↓
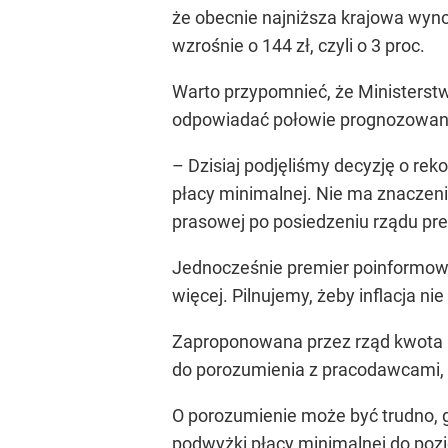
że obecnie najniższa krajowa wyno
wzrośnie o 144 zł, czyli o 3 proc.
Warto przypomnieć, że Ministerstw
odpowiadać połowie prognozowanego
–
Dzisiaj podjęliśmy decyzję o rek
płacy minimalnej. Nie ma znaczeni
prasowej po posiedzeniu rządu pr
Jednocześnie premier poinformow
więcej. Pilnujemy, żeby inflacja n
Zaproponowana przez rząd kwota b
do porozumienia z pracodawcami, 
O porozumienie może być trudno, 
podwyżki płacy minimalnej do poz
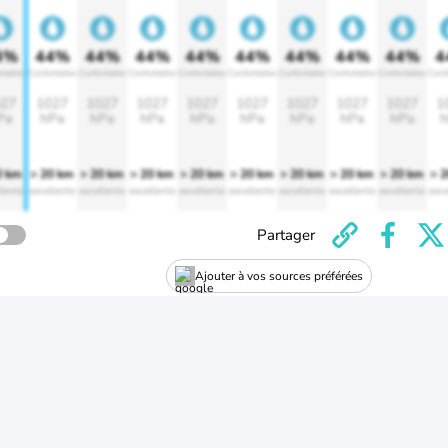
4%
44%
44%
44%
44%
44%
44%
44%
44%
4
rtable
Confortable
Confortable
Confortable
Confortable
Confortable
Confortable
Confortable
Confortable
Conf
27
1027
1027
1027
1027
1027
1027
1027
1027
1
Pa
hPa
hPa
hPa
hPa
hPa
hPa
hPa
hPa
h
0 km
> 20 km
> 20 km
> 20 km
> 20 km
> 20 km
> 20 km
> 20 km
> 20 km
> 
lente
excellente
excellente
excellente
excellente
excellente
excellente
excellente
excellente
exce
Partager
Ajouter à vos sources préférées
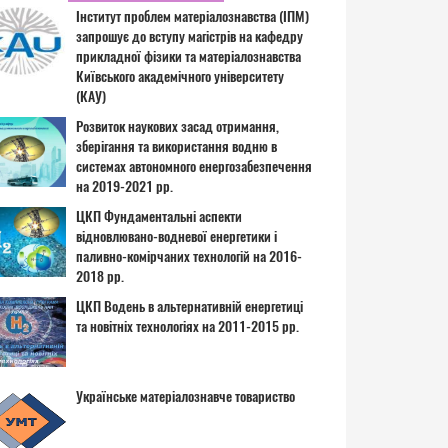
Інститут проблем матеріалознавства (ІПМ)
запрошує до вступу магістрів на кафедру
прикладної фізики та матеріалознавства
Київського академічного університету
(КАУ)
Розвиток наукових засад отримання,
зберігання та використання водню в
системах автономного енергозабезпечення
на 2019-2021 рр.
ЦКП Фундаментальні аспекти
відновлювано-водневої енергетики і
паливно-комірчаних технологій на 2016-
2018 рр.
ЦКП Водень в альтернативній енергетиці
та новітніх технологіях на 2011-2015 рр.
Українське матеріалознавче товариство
↑
▸ What you need to do:
Repeat the records in full, precisely, and keep the pictures out.

▸ Task output:
że obecnie najniższa krajowa wyno
wzrośnie o 144 zł, czyli o 3 proc.
Warto przypomnieć, że Ministerstw
odpowiadać połowie prognozowanego
–
Dzisiaj podjęliśmy decyzję o rek
płacy minimalnej. Nie ma znaczeni
prasowej po posiedzeniu rządu pr
Jednocześnie premier poinformow
więcej. Pilnujemy, żeby inflacja n
Zaproponowana przez rząd kwota b
do porozumienia z pracodawcami, 
O porozumienie może być trudno, 
podwyżki płacy minimalnej do poz
4%
44%
44%
44%
44%
44%
44%
44%
44%
4
rtable
Confortable
Confortable
Confortable
Confortable
Confortable
Confortable
Confortable
Confortable
Conf
27
1027
1027
1027
1027
1027
1027
1027
1027
1
Pa
hPa
hPa
hPa
hPa
hPa
hPa
hPa
hPa
h
0 km
> 20 km
> 20 km
> 20 km
> 20 km
> 20 km
> 20 km
> 20 km
> 20 km
> 
lente
excellente
excellente
excellente
excellente
excellente
excellente
excellente
excellente
exce
Partager
Ajouter à vos sources préférées
Інститут проблем матеріалознавства (ІПМ)
запрошує до вступу магістрів на кафедру
прикладної фізики та матеріалознавства
Київського академічного університету
(КАУ)
Розвиток наукових засад отримання,
зберігання та використання водню в
системах автономного енергозабезпечення
на 2019-2021 рр.
ЦКП Фундаментальні аспекти
відновлювано-водневої енергетики і
паливно-комірчаних технологій на 2016-
2018 рр.
ЦКП Водень в альтернативній енергетиці
та новітніх технологіях на 2011-2015 рр.
Українське матеріалознавче товариство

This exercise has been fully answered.